Extracted entries section start
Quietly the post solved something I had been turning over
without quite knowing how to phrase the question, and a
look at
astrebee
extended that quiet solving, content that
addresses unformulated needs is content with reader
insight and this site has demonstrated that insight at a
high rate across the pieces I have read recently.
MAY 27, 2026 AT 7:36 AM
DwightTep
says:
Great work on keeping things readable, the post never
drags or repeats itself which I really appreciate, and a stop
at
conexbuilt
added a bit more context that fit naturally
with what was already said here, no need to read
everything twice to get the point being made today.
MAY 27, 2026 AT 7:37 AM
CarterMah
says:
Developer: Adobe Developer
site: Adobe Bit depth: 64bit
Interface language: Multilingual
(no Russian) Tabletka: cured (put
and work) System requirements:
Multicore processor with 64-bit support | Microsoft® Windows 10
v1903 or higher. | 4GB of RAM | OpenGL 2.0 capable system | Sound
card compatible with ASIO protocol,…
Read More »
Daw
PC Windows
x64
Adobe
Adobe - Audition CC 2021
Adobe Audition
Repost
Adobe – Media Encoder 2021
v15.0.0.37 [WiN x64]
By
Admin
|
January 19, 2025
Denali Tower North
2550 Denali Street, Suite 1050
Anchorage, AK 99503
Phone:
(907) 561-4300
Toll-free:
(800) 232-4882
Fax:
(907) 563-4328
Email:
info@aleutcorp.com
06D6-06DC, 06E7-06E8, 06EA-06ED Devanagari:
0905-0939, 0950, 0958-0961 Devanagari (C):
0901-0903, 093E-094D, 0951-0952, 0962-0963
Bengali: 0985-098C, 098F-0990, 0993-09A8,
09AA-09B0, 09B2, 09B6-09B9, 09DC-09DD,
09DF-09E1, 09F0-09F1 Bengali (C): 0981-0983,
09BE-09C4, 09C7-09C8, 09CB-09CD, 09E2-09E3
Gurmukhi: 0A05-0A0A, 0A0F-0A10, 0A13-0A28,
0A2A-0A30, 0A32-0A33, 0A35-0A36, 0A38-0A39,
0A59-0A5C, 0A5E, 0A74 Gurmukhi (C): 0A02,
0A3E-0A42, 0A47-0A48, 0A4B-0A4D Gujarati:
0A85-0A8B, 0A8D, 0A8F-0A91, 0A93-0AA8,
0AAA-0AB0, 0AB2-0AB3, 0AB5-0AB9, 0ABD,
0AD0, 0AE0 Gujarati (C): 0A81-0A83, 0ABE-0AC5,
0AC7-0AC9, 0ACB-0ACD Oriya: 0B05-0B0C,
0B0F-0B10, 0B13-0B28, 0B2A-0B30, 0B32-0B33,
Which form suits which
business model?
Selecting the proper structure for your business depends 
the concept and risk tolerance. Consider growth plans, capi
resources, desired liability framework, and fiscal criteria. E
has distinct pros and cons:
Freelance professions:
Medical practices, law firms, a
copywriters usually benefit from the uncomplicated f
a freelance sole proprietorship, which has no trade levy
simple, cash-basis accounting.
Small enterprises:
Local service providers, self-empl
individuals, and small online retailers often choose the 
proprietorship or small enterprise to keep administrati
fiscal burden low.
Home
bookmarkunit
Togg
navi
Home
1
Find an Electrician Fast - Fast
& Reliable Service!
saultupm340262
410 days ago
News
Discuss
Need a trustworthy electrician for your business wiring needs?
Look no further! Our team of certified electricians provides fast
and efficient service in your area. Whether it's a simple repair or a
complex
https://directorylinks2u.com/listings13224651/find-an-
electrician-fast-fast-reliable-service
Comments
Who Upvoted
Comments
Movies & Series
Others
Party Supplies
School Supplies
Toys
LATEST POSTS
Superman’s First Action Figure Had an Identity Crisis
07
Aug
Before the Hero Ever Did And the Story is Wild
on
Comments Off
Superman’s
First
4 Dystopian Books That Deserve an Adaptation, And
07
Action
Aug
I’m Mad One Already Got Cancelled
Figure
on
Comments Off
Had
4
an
Extracted entries section end
Extracted entries section start
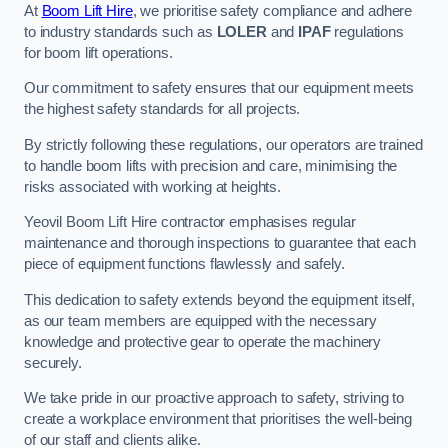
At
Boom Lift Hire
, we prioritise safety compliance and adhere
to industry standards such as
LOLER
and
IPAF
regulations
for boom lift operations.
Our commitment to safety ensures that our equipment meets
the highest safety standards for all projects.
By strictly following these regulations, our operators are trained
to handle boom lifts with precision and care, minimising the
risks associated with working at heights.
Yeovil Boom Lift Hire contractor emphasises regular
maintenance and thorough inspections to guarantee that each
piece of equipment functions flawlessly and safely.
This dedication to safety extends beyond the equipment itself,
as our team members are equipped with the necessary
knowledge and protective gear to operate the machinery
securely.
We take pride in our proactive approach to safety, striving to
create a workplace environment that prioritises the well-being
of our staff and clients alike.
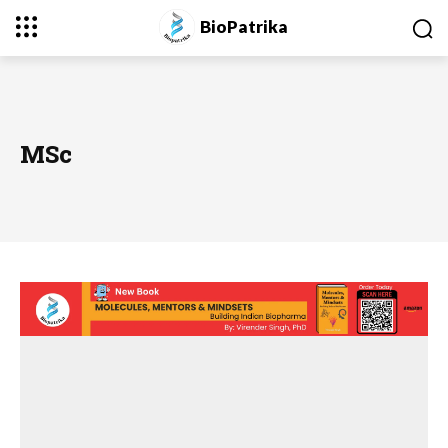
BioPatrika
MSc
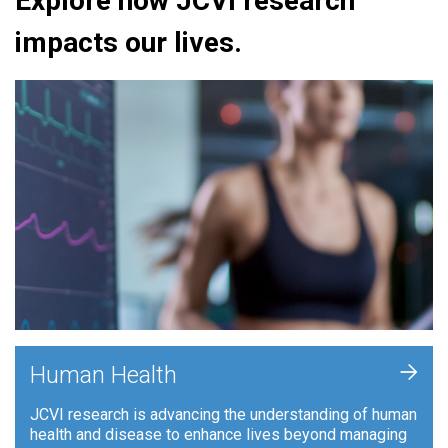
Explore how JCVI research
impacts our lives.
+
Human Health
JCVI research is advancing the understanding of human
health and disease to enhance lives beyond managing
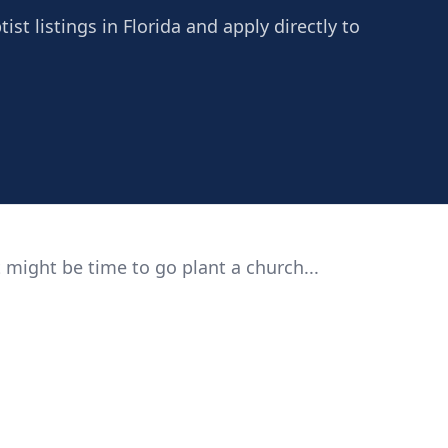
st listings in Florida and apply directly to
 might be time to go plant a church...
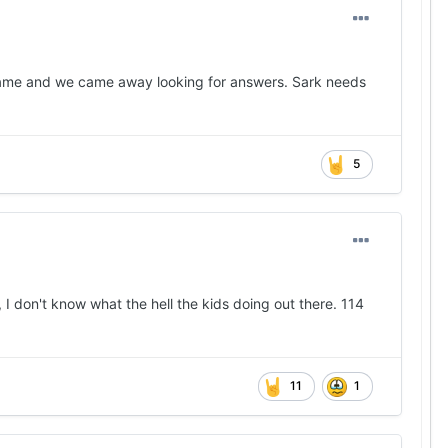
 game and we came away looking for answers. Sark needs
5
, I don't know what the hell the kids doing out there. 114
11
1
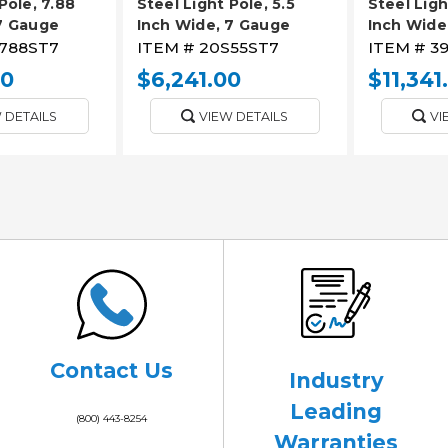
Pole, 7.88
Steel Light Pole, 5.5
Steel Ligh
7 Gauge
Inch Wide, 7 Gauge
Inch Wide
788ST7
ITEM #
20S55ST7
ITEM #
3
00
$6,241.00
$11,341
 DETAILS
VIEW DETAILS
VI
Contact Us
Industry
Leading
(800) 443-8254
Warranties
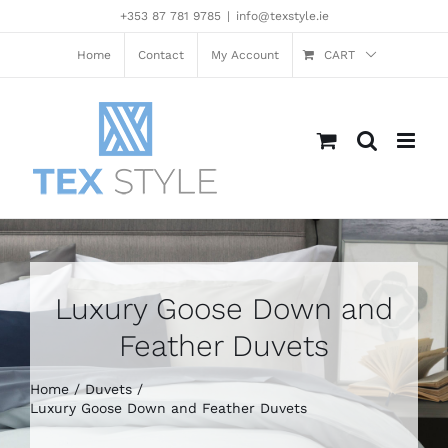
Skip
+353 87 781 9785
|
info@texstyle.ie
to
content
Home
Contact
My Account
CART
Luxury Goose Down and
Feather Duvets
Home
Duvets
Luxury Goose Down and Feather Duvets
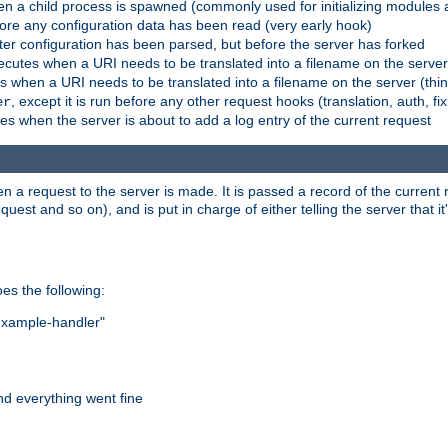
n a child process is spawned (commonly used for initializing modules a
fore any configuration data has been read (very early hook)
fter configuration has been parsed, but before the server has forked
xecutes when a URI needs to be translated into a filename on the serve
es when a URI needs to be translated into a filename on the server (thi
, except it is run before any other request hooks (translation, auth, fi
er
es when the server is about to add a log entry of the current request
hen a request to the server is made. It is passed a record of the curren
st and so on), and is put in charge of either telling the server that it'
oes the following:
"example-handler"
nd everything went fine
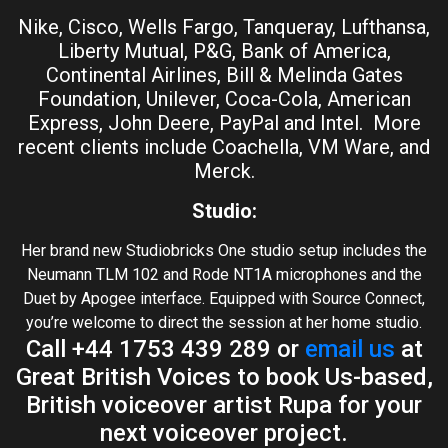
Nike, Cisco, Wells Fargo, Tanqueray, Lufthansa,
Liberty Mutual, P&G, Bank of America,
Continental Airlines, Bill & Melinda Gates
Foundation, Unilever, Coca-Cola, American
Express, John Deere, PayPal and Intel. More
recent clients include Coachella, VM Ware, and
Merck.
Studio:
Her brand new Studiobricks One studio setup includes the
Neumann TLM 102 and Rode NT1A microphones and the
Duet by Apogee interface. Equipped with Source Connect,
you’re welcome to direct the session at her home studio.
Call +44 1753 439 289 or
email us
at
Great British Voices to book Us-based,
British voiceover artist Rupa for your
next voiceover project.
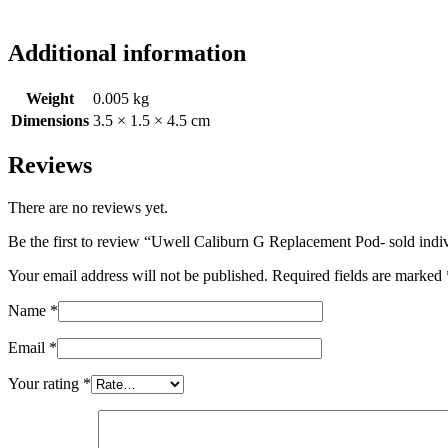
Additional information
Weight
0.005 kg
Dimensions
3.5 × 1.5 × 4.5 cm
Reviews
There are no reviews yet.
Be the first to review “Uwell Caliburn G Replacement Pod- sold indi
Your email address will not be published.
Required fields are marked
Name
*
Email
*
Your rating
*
Extracted entries section end
Extracted entries section start
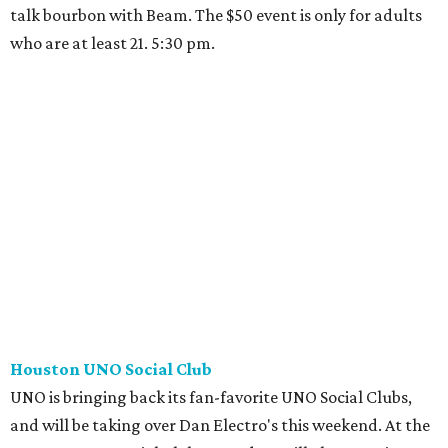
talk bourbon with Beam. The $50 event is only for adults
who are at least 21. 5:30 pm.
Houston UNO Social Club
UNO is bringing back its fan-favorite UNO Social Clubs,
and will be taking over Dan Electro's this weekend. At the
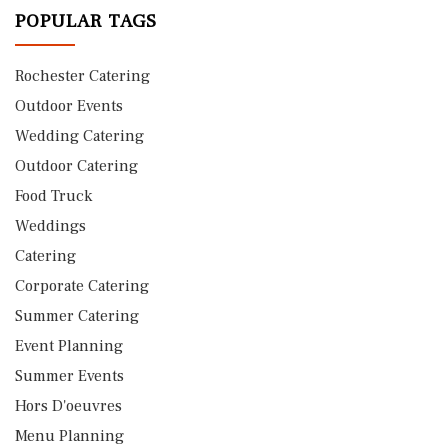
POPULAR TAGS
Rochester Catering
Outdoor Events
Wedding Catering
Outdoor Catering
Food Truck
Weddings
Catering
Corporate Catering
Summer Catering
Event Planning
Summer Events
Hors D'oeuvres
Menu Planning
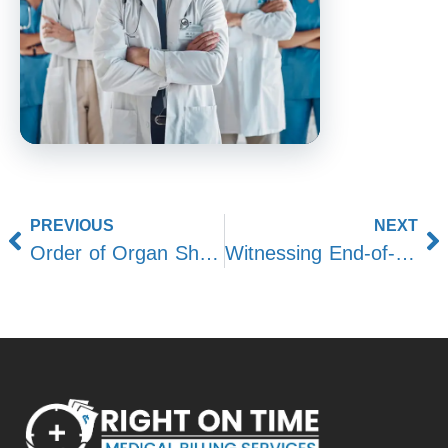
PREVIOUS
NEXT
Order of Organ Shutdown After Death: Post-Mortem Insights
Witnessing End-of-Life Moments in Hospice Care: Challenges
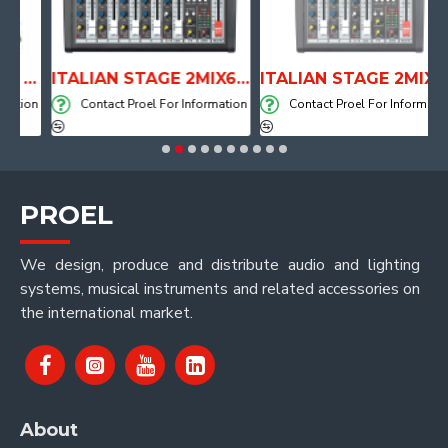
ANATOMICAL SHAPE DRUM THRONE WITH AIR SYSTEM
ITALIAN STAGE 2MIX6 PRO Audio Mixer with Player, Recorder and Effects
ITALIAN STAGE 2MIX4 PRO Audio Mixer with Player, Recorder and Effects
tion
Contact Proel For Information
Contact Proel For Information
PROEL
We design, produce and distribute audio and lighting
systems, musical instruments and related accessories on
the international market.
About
Extracted entries section end
Output the lines above exactly, but only those between the line holding "drags or repeats" and the line holding "and work) System", inclusive.

Result for this task>
drags or repeats itself which I really appreciate, and a stop
at
conexbuilt
added a bit more context that fit naturally
with what was already said here, no need to read
everything twice to get the point being made today.
MAY 27, 2026 AT 7:37 AM
CarterMah
says:
Developer: Adobe Developer
site: Adobe Bit depth: 64bit
Interface language: Multilingual
(no Russian) Tabletka: cured (put
and work) System requirements:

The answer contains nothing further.